Data records:

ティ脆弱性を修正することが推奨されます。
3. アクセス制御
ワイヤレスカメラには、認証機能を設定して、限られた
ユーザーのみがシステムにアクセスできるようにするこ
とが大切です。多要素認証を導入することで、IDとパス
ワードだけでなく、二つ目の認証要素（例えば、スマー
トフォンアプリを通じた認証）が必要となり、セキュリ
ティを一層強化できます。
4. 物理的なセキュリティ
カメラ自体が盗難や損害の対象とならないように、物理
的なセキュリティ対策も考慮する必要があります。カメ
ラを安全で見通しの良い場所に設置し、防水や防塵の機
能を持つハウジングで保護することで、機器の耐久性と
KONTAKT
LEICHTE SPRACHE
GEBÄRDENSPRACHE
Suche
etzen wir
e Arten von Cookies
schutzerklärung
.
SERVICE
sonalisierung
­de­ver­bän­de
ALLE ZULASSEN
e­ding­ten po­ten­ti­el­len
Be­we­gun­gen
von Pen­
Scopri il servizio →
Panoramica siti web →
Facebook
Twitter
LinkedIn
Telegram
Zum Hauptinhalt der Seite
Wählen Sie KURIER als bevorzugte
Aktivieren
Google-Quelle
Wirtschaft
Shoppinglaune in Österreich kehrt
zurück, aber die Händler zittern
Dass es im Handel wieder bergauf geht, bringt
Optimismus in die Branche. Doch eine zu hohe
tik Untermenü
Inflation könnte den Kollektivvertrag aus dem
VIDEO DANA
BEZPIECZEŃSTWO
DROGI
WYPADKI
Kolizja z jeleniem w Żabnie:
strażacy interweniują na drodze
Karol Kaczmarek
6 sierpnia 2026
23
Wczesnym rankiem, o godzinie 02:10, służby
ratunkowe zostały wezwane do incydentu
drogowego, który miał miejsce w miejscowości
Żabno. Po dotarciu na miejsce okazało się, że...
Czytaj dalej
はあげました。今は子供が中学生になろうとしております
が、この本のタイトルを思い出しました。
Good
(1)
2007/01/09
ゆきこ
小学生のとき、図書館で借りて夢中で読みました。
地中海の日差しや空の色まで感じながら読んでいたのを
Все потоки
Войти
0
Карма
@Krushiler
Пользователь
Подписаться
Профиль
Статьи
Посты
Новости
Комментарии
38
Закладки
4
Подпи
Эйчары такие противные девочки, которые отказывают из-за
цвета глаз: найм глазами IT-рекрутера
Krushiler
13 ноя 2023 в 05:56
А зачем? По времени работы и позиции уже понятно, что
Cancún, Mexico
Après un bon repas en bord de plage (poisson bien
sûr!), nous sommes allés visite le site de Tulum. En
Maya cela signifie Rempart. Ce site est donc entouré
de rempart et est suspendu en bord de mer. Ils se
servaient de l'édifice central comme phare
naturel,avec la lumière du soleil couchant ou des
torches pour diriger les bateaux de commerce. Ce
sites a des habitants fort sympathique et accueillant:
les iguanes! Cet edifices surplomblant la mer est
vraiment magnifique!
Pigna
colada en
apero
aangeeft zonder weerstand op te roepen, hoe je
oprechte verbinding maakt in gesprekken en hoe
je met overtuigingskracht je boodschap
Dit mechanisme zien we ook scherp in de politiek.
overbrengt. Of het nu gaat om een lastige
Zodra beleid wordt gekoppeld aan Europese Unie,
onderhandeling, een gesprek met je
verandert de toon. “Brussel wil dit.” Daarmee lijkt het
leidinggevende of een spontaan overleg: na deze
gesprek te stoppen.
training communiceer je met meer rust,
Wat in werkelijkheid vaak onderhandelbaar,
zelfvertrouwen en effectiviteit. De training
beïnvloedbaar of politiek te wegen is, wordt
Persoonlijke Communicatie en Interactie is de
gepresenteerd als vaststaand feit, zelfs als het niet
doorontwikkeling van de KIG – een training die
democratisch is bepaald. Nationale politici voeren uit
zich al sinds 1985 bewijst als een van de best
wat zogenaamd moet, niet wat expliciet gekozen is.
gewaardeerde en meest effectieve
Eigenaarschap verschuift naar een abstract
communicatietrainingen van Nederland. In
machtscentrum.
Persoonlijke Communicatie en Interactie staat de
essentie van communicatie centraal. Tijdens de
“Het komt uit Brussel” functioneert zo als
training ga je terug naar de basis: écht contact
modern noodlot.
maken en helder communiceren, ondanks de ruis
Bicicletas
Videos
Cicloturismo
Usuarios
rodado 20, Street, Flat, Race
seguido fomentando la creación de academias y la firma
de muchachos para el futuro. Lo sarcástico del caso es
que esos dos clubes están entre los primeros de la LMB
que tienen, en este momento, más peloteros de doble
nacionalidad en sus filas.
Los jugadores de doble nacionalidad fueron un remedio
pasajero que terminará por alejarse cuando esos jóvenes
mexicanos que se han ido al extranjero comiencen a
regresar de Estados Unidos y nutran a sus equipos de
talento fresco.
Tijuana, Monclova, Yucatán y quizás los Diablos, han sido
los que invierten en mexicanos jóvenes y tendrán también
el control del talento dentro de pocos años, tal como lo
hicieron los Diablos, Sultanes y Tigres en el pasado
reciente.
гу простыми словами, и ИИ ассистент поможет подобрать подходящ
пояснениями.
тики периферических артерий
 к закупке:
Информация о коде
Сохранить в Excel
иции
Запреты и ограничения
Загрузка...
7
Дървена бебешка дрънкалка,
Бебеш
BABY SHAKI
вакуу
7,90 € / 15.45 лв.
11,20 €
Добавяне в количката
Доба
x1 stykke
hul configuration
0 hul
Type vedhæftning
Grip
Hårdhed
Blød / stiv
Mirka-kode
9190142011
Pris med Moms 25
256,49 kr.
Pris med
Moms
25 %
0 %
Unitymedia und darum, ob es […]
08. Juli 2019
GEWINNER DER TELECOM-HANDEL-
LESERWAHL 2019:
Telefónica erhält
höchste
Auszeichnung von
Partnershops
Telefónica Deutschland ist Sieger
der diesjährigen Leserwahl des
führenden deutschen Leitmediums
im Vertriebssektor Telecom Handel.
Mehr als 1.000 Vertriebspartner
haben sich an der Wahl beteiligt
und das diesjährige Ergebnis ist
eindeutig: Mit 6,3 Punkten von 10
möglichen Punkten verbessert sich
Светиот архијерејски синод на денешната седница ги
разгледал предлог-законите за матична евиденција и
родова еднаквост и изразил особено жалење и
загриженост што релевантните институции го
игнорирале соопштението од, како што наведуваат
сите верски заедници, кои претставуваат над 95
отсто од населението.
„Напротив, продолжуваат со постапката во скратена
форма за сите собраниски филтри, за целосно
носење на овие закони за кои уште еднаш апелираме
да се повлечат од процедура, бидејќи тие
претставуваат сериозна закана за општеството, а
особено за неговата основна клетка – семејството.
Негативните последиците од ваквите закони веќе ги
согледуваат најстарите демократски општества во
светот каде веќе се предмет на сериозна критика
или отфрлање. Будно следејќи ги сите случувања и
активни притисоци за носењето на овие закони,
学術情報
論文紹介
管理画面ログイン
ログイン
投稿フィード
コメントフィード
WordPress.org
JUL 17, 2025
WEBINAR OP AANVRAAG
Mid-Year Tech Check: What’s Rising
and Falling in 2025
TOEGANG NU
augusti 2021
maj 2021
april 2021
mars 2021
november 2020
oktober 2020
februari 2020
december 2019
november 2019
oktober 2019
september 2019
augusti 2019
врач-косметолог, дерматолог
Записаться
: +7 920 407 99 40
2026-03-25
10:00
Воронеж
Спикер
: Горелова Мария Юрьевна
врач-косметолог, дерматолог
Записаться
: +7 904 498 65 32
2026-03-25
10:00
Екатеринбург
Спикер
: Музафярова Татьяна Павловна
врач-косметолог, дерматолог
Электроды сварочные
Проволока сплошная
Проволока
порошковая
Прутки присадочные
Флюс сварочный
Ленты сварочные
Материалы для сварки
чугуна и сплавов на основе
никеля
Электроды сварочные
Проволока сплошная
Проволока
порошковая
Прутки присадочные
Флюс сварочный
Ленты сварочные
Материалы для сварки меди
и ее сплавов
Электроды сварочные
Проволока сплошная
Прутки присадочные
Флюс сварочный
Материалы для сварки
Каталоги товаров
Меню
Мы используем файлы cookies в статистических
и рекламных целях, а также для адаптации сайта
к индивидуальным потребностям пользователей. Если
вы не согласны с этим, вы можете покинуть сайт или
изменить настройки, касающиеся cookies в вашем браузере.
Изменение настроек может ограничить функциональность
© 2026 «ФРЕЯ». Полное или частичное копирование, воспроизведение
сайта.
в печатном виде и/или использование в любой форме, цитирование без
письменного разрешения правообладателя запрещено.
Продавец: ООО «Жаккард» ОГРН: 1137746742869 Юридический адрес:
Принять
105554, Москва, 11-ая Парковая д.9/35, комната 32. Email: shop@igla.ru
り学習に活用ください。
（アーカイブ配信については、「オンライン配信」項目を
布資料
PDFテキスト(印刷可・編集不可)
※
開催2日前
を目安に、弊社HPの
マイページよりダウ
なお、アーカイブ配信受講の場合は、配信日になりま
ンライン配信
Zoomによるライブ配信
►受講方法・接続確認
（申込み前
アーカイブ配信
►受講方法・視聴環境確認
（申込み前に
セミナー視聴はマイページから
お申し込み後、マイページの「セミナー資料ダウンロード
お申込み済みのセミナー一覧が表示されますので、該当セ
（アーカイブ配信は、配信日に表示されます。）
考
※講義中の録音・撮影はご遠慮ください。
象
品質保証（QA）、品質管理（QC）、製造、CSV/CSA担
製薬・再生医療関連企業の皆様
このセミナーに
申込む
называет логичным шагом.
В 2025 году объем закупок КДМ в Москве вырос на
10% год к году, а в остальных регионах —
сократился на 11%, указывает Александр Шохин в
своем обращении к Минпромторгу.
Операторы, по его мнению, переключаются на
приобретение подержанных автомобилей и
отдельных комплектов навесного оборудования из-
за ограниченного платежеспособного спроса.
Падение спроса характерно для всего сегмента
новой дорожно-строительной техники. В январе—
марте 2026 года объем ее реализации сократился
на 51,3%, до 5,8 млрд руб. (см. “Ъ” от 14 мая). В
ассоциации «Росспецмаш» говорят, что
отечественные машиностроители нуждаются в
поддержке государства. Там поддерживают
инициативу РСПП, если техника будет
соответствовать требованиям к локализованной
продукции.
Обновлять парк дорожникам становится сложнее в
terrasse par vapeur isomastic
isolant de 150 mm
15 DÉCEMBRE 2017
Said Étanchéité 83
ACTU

Work request: For this exercise, please output exactly the lines above starting at the line with "maken en helder communiceren, ondanks de ruis" and ending at the line with "talento fresco.", ends included.

Task solution:
maken en helder communiceren, ondanks de ruis
Bicicletas
Videos
Cicloturismo
Usuarios
rodado 20, Street, Flat, Race
seguido fomentando la creación de academias y la firma
de muchachos para el futuro. Lo sarcástico del caso es
que esos dos clubes están entre los primeros de la LMB
que tienen, en este momento, más peloteros de doble
nacionalidad en sus filas.
Los jugadores de doble nacionalidad fueron un remedio
pasajero que terminará por alejarse cuando esos jóvenes
mexicanos que se han ido al extranjero comiencen a
regresar de Estados Unidos y nutran a sus equipos de
talento fresco.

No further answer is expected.